資料作成は「スタンダード+α」で勝負をすれば、作業のスピードだけでなく、同時に資料の質もアップします。
段取りがうまくいかない人は、時間の見積もりを甘くしてしまうことに原因があります。
今日1日ですべきことを列挙するとき、多くの人は「やれる仕事」ではなく、「やりたい仕事」を書き出してしまいます。
実際にやりきれる量ではなく、「これくらいやれればいいなあ」という願望を書き出してしまうのです。
同時に自分の「時間体感力」が甘い可能性があります。
つまり、時間の長さを短めに感じやすいということです。
たとえば30秒という時間を正確に感じられればいいのですが、短くなりやすいと、見積もり時間も短く、甘くなりやすいのです。
あなたは、正しく時間の長さを感じられるでしょうか?ミニマム思考の人は、自分の時間体感力を正確に知っていて、ひとつの仕事にかかる時間を正確に見積もることができます。

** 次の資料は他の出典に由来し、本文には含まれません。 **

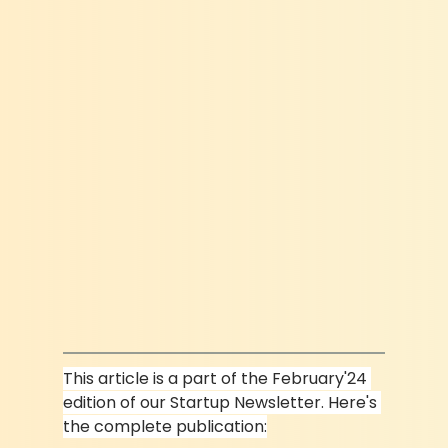
This article is a part of the February'24 
edition of our Startup Newsletter. Here's 
the complete publication:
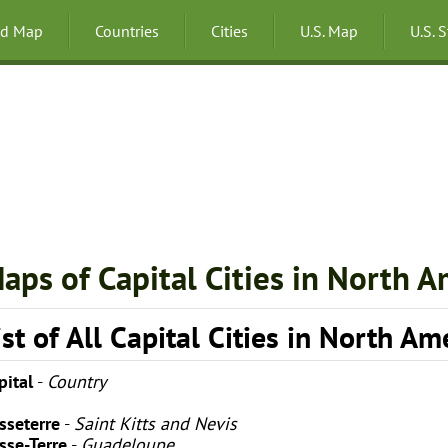
ld Map
Countries
Cities
U.S. Map
U.S. 
aps of Capital Cities in North A
ist of All Capital Cities in North Am
pital
-
Country
sseterre
-
Saint Kitts and Nevis
sse-Terre
-
Guadeloupe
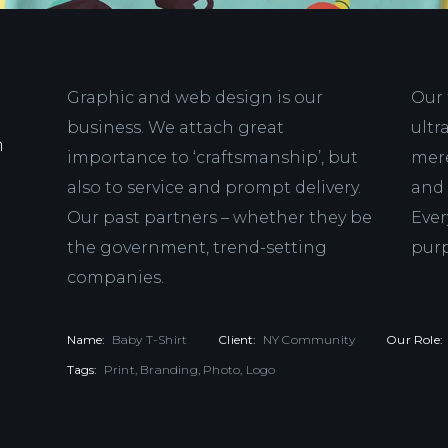
Graphic and web design is our
Our 
business. We attach great
ultr
n
importance to ‘craftsmanship’, but
mere
also to service and prompt delivery.
and 
Our past partners – whether they be
Ever
the government, trend-setting
pur
companies.
Name:
Baby T-Shirt
Client:
NY Community
Our Role:
Tags:
Print, Branding, Photo, Logo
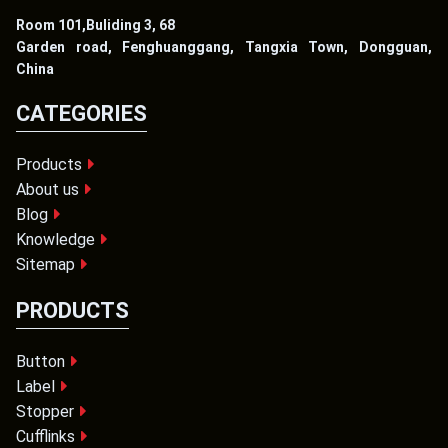
Room 101,Buliding 3, 68
Garden road, Fenghuanggang, Tangxia Town, Dongguan,
China
CATEGORIES
Products
About us
Blog
Knowledge
Sitemap
PRODUCTS
Button
Label
Stopper
Cufflinks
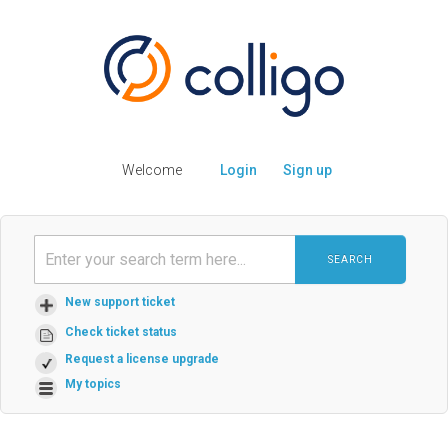
Welcome
Login
Sign up
SEARCH
New support ticket
Check ticket status
Request a license upgrade
My topics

企画書を書くのに実際には3時間かかるのに、「1時間で終わるだろう」と楽観的に見積もることはしません。
時間の見積もりが甘くなると、1日にやるべき仕事を書き出したものの、結局は全部終わらずに、やり残してしまうことになります。
それらは当然、翌日以降に持ち越すことになりますが、それらが積み重なっていくと、仕事がどんどん後ろ倒しになり、スケジュールが遅れていきます。
やるべき仕事がわかっているのに、片づかない状態は心理的にも大きなプレッシャーになります。
五感も鈍くなって、ますます混沌とした状態にはまってしまいます。
これらを防ぐためには、自分の時間体感力を正しく把握して、タスクにかかる時間を正確に見積もることが大切です。
自分の時間体感力と仕事の能力を客観視できる人は問題ありませんが、そうではない人は、まずは「できそうだと思った時間」の2倍の時間を見積もることをおすすめします。
実際には、さまざまな事情で倍の時間がかかることはよくありますし、それくらいの余裕をもっておけば、スケジュールがずるずると後ろ倒しになっていくことを防ぐことができます。
そして、実際に作業にかかった時間を測って記録してみるのです。
たとえば、「メール:15分」「会議資料作成:1時間」「アイデア出し:30分」といった具合に、作業とそれにかかった時間を記録します。
次回からこの時間を目安に2倍で見積もります。
この時間を基準にして、時間内に終わらせるように工夫していくことです。